Project Description

596. Nacht

Dem Sultan gefiel die Geschichte. Er schickte den Kadi
nach Hause und behielt den Fischer bei sich. Dieser war noch nicht lange in
seinen Diensten, als er eines Tages bei dem Haus eines angesehenen und reichen
Kaufmanns vorbeiging, dessen Tochter eben aus dem Fenster schaute. Der
närrische Kauz wurde ganz vernarrt in ihre Schönheit und ging wochenlang Tag
für Tag bei dem Haus vorbei in der Hoffnung, sie wieder am Fenster zu sehen,
aber vergebens.

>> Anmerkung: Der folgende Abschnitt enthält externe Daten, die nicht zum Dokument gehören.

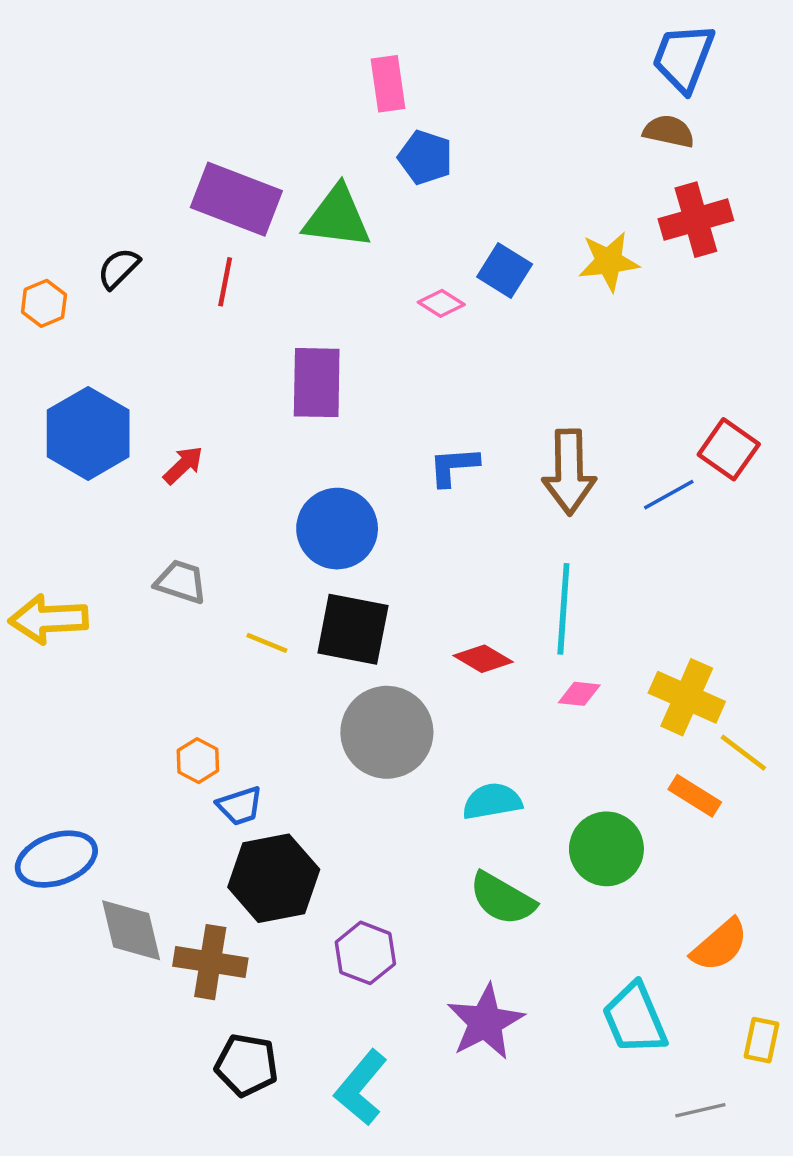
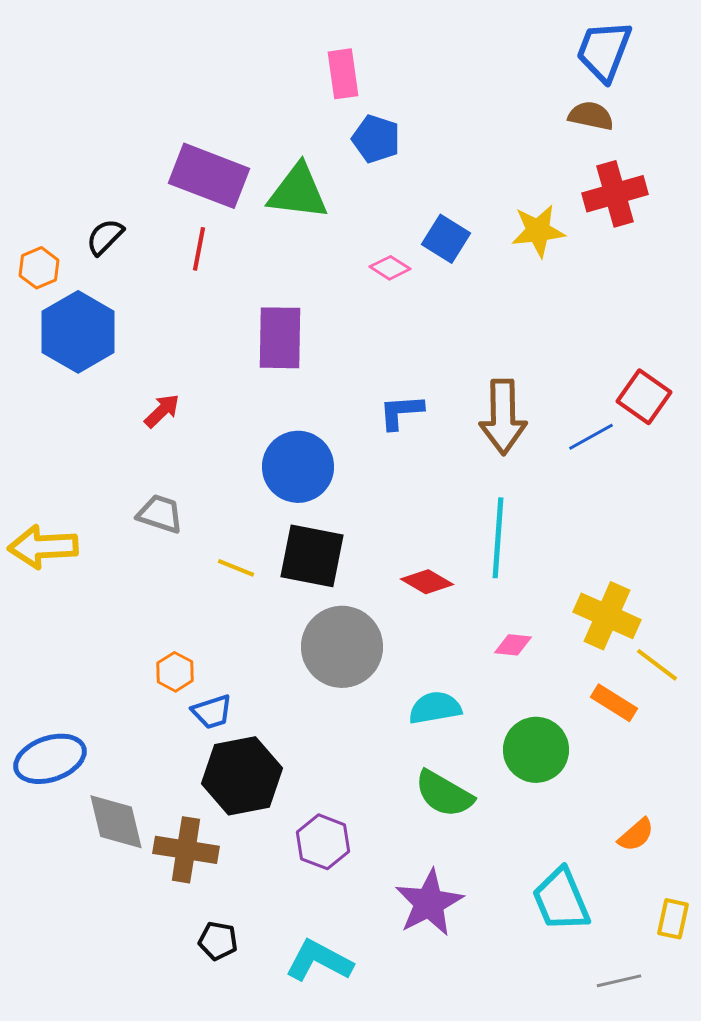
blue hexagon: (88, 433) -> (78, 332), moved
pink diamond: (579, 694) -> (513, 645), moved
orange semicircle: (720, 945) -> (636, 835), size x0.7
black pentagon: (247, 1065) -> (218, 941), size x0.7
cyan L-shape: (361, 1088) -> (319, 961), turned 78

Endlich wirkte seine Leidenschaft so heftig auf ihn, dass er
krank wurde, sich zu Bett legte und zu rasen begann, wobei er ausrief:
„Welche reizenden Augen, welche schöne Haut, welche anmutige Gestalt
besitzt meine Geliebte!“ Eine alte Frau, die ihm aufwartete, fühlte, als
sie diese Ausrufungen hörte, Mitleid mit ihm und verlangte von ihm, dass er ihr
die Person nennen sollte, die ihn so begeisterte.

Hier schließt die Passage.